(Excerpts from a dataset)
##########

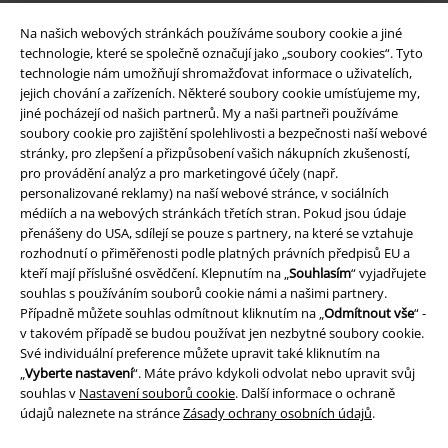
Na našich webových stránkách používáme soubory cookie a jiné
technologie, které se společně označují jako „soubory cookies“. Tyto
technologie nám umožňují shromažďovat informace o uživatelích,
jejich chování a zařízeních. Některé soubory cookie umísťujeme my,
jiné pocházejí od našich partnerů. My a naši partneři používáme
soubory cookie pro zajištění spolehlivosti a bezpečnosti naší webové
stránky, pro zlepšení a přizpůsobení vašich nákupních zkušeností,
Právní informace
pro provádění analýz a pro marketingové účely (např.
personalizované reklamy) na naší webové stránce, v sociálních
Podmínky
médiích a na webových stránkách třetích stran. Pokud jsou údaje
přenášeny do USA, sdílejí se pouze s partnery, na které se vztahuje
Prohlášení
rozhodnutí o přiměřenosti podle platných právních předpisů EU a
kteří mají příslušné osvědčení. Klepnutím na „
Souhlasím
“ vyjadřujete
souhlas s používáním souborů cookie námi a našimi partnery.
Ochrana osobních údajů
Případně můžete souhlas odmítnout kliknutím na „
Odmítnout vše
“ -
v takovém případě se budou používat jen nezbytné soubory cookie.
Likvidace odpadu a ochrana životního prostředí
Své individuální preference můžete upravit také kliknutím na
„
Vyberte nastavení
“. Máte právo kdykoli odvolat nebo upravit svůj
Prohlášení o shodě
souhlas v
Nastavení souborů cookie
. Další informace o ochraně
údajů naleznete na stránce
Zásady ochrany osobních údajů
.
Informace o přístupnosti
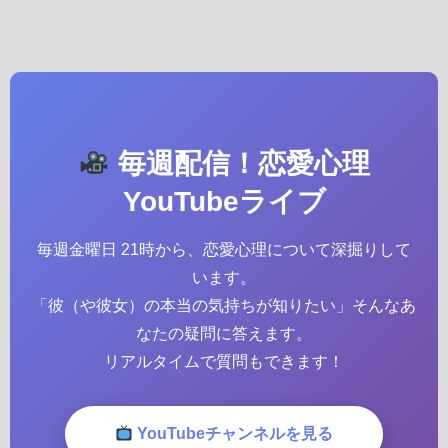
毎週配信！恋愛心理
YouTubeライブ
毎週金曜日 21時から、恋愛心理について深掘りして
います。
「彼（や彼女）の本当の気持ちが知りたい」そんなあ
なたの疑問に答えます。
リアルタイムで質問もできます！
YouTubeチャンネルを見る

##########

# [WHAT THE TASK REQUIRES]
Take the records from their first line through the line containing "pro provádění analýz" and please return exactly those lines, both ends included, minus the pictures.

# [WORKED SOLUTION]
Na našich webových stránkách používáme soubory cookie a jiné
technologie, které se společně označují jako „soubory cookies“. Tyto
technologie nám umožňují shromažďovat informace o uživatelích,
jejich chování a zařízeních. Některé soubory cookie umísťujeme my,
jiné pocházejí od našich partnerů. My a naši partneři používáme
soubory cookie pro zajištění spolehlivosti a bezpečnosti naší webové
stránky, pro zlepšení a přizpůsobení vašich nákupních zkušeností,
Právní informace
pro provádění analýz a pro marketingové účely (např.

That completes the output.